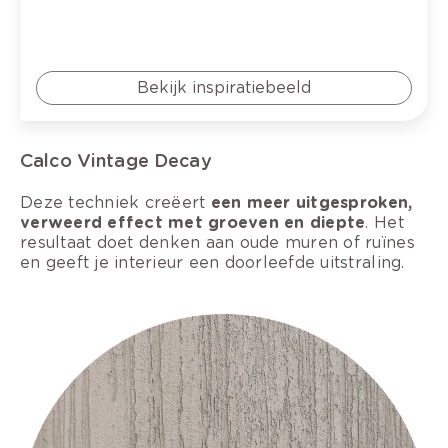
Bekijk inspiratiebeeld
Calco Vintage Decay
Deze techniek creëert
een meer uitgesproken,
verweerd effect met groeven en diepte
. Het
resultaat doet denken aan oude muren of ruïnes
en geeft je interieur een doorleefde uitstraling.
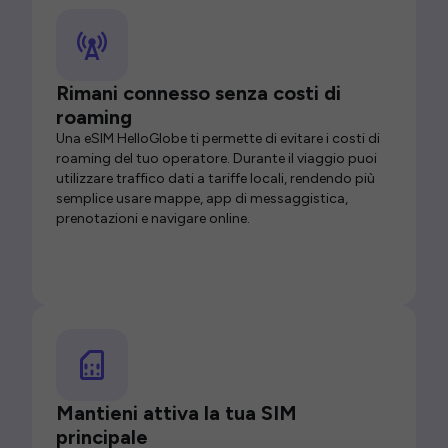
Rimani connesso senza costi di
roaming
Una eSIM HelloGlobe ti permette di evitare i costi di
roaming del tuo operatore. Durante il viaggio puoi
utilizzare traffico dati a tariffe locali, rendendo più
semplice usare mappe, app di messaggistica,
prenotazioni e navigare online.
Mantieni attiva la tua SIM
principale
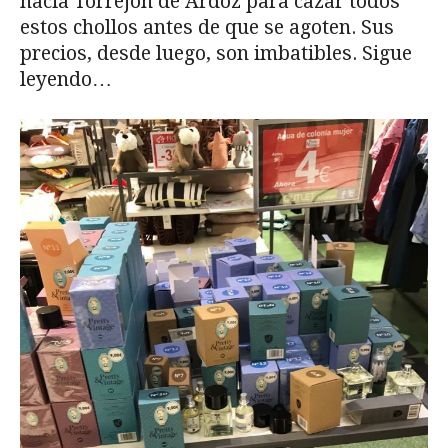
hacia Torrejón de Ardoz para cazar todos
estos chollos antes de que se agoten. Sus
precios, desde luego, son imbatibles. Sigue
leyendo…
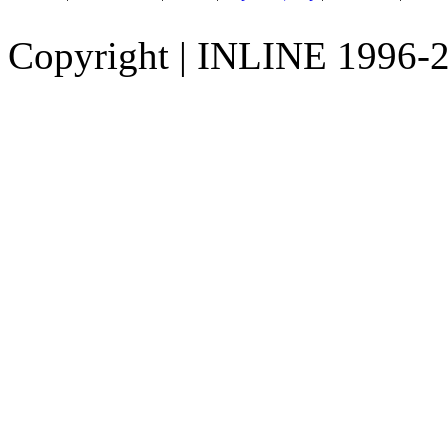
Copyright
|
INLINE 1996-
------------------------------------------------
**Your task:** From the entries above, extract every line where the word "roaming" appears.

**Final answer:**
roaming
roaming del tuo operatore. Durante il viaggio puoi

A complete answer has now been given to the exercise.